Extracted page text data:
== Segment start ==

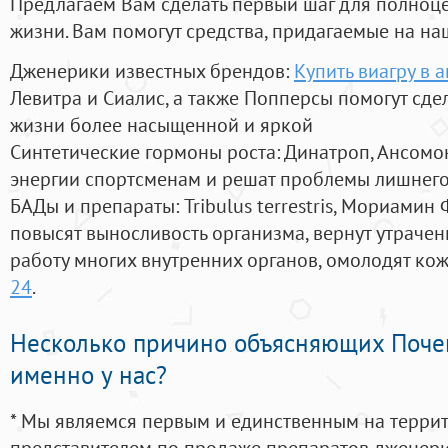
Предлагаем Вам сделать первый шаг для полноц
жизни. Вам помогут средства, придагаемые на на
Дженерики известных брендов:
Купить виагру в 
Левитра и Сиалис, а также Попперсы помогут сд
жизни более насыщенной и яркой
Синтетические гормоны роста
: Динатроп, Ансомо
энергии спортсменам и решат проблемы лишнего
БАДы и препараты:
Tribulus terrestris, Мориамин
повысят выносливость организма, вернут утрачен
работу многих внутренних органов, омолодят кожу
24
.
Несколько причино объясняющих Поче
именно у нас?
* Мы являемся первым и единственным на терри
представителем по продаже препаратов дженер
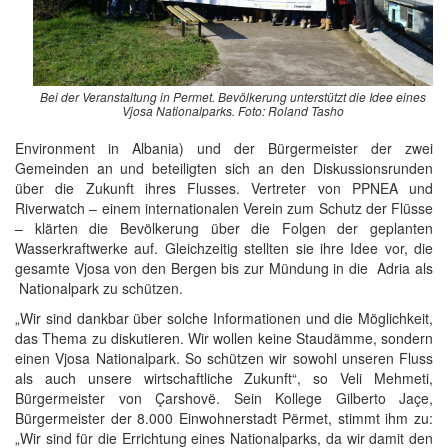
Bei der Veranstaltung in Permet. Bevölkerung unterstützt die Idee eines
Vjosa Nationalparks. Foto: Roland Tasho
Environment in Albania) und der Bürgermeister der zwei
Gemeinden an und beteiligten sich an den Diskussionsrunden
über die Zukunft ihres Flusses. Vertreter von PPNEA und
Riverwatch – einem internationalen Verein zum Schutz der Flüsse
– klärten die Bevölkerung über die Folgen der geplanten
Wasserkraftwerke auf. Gleichzeitig stellten sie ihre Idee vor, die
gesamte Vjosa von den Bergen bis zur Mündung in die Adria als
Nationalpark zu schützen.
„Wir sind dankbar über solche Informationen und die Möglichkeit,
das Thema zu diskutieren. Wir wollen keine Staudämme, sondern
einen Vjosa Nationalpark. So schützen wir sowohl unseren Fluss
als auch unsere wirtschaftliche Zukunft“, so Veli Mehmeti,
Bürgermeister von Çarshovë. Sein Kollege Gilberto Jaçe,
Bürgermeister der 8.000 Einwohnerstadt Përmet, stimmt ihm zu:
„Wir sind für die Errichtung eines Nationalparks, da wir damit den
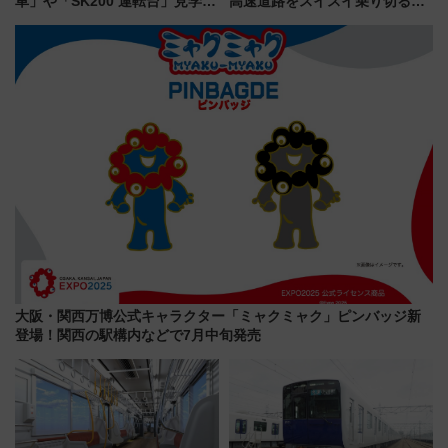
車」や「SK200 運転台」見学ツ
高速道路をスイスイ乗り切る快
アーを開催！ ラストランイベン
適ドライブ術
トの一環で激レア体験できちゃ
うかも 参加方法やスケジュール
をご紹介
大阪・関西万博公式キャラクター「ミャクミャク」ピンバッジ新
登場！関西の駅構内などで7月中旬発売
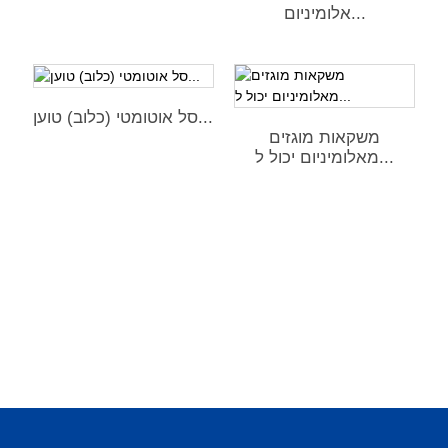
אלומיניום...
סל אוטומטי (כלוב) טוען...
משקאות מוגזים
מאלומיניום יכול ל...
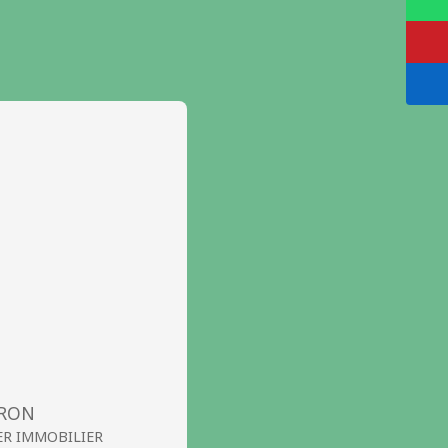
ARON
ER IMMOBILIER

== Segment end ==

--- Exercise aim ---
Repeat verbatim the lines between the start of the data and the line containing "представителем по продаже препаратов дженер", both ends included, omitting all pictures.

--- Answer box ---
Предлагаем Вам сделать первый шаг для полноц
жизни. Вам помогут средства, придагаемые на на
Дженерики известных брендов:
Купить виагру в 
Левитра и Сиалис, а также Попперсы помогут сд
жизни более насыщенной и яркой
Синтетические гормоны роста
: Динатроп, Ансомо
энергии спортсменам и решат проблемы лишнего
БАДы и препараты:
Tribulus terrestris, Мориамин
повысят выносливость организма, вернут утрачен
работу многих внутренних органов, омолодят кожу
24
.
Несколько причино объясняющих Поче
именно у нас?
* Мы являемся первым и единственным на терри
представителем по продаже препаратов дженер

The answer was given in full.